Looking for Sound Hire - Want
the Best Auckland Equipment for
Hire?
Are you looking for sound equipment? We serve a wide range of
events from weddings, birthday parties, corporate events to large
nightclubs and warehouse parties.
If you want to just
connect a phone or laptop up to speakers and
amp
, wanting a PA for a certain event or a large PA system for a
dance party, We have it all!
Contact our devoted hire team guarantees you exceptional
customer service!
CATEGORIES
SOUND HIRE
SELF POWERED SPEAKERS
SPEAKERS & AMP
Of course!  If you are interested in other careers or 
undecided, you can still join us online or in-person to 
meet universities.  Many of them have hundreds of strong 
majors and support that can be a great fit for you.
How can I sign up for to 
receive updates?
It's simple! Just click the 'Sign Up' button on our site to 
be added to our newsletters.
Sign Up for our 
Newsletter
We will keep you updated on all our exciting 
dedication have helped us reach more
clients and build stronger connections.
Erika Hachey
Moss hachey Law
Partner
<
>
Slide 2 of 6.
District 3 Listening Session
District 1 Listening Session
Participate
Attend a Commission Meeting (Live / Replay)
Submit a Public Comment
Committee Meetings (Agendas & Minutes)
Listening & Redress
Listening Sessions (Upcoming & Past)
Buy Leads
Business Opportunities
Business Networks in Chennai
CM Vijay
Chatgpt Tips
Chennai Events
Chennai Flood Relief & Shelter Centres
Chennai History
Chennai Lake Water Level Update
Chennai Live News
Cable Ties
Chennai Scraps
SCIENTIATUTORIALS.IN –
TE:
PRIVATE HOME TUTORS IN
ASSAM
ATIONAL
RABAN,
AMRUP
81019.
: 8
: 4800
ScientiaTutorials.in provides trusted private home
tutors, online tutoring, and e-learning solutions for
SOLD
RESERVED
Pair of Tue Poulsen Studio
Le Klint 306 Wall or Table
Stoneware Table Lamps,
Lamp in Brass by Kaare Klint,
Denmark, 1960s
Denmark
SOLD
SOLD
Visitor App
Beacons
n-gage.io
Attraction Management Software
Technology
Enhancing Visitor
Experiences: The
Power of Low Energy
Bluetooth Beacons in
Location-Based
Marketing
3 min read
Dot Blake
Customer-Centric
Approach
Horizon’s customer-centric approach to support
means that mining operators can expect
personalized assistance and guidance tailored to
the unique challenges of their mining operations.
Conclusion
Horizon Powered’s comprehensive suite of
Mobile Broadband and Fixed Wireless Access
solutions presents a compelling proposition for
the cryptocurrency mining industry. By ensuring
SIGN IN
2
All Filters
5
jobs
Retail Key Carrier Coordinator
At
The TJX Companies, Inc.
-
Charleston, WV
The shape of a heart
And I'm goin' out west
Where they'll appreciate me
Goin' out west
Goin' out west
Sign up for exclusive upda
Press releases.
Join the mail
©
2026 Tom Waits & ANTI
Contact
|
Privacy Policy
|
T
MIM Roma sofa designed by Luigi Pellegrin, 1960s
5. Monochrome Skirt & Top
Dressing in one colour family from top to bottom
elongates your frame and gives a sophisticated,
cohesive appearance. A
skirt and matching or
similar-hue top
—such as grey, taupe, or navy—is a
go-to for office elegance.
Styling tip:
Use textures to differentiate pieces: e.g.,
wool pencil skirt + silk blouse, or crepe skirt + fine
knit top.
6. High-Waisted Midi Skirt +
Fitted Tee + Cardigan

□ □ □ □

Referring to the material above, set down exactly the lines between the line with "connect a phone or laptop up to speakers and" and the line with "other careers or", inclusive, and no other lines.

# Written answer:
connect a phone or laptop up to speakers and
amp
, wanting a PA for a certain event or a large PA system for a
dance party, We have it all!
Contact our devoted hire team guarantees you exceptional
customer service!
CATEGORIES
SOUND HIRE
SELF POWERED SPEAKERS
SPEAKERS & AMP
Of course!  If you are interested in other careers or 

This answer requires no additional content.